The speaker is Frank, a paramedic whose journeys into the abyss of human misery provide the canvas for Martin Scorsese's "Bringing Out the Dead." There may be happiness somewhere in the city, but the barking voice on Frank's radio doesn't dispatch him there. His job is to arrive at a scene of violence, or collapse, and try to bring not only help but encouragement.

"Do you have any music?" he asks the family of a man who seems dead of a heart attack. "I think it helps if you play something he liked." As the old man's Sinatra album plays in the background, he applies the defibrillator to his chest and shouts, "Clear!" The corpse jumps into life like a movie monster. The psychology is sound: Sinatra may not bring the dead to life, but he will give the family something to do, and the song will remind them of their dad's happier times.

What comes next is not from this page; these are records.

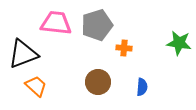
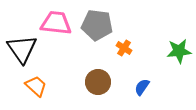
gray pentagon: rotated 24 degrees clockwise
green star: moved 8 px down; rotated 15 degrees counterclockwise
orange cross: rotated 28 degrees clockwise
black triangle: moved 1 px left, 5 px up; rotated 44 degrees counterclockwise
blue semicircle: rotated 150 degrees counterclockwise
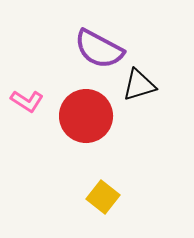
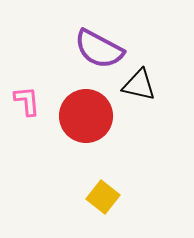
black triangle: rotated 30 degrees clockwise
pink L-shape: rotated 128 degrees counterclockwise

Frank is played by Nicolas Cage, seen in the movie's closeup with his eyes narrowed in pain. He cruises the streets of Hell's Kitchen with a series of three co-pilots, in a three-day stretch during which he drifts in and out of sanity; he has hallucinations of an 18-year-old homeless girl named Rose, whose life he failed to save, whose death he wants to redeem. Like Travis Bickle, the hero of Scorsese's "Taxi Driver" (1976), Frank travels the night streets like a boatman on the River Styx, while steam rises from manholes as if from the fires below. Travis wanted to save those who did not want saving. Frank finds those who desperately want help, but usually he is powerless.

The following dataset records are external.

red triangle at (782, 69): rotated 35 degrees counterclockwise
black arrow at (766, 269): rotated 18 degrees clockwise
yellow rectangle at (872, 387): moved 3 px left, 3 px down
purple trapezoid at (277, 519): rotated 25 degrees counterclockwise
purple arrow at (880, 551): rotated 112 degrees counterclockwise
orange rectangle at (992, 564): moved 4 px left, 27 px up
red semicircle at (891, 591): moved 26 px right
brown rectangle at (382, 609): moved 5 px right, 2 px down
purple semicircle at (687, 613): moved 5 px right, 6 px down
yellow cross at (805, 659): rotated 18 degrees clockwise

The movie is based on a novel by Joe Connelly, himself once a New York paramedic. The screenplay by Paul Schrader is another chapter in the most fruitful writer-director collaboration of the quarter century ("Taxi Driver," "Raging Bull," "The Last Temptation of Christ"). The film wisely has no real plot, because the paramedic's days have no beginning or goal, but are a limbo of extended horror. At one point, Frank hallucinates that he is helping pull people's bodies up out of the pavement, freeing them.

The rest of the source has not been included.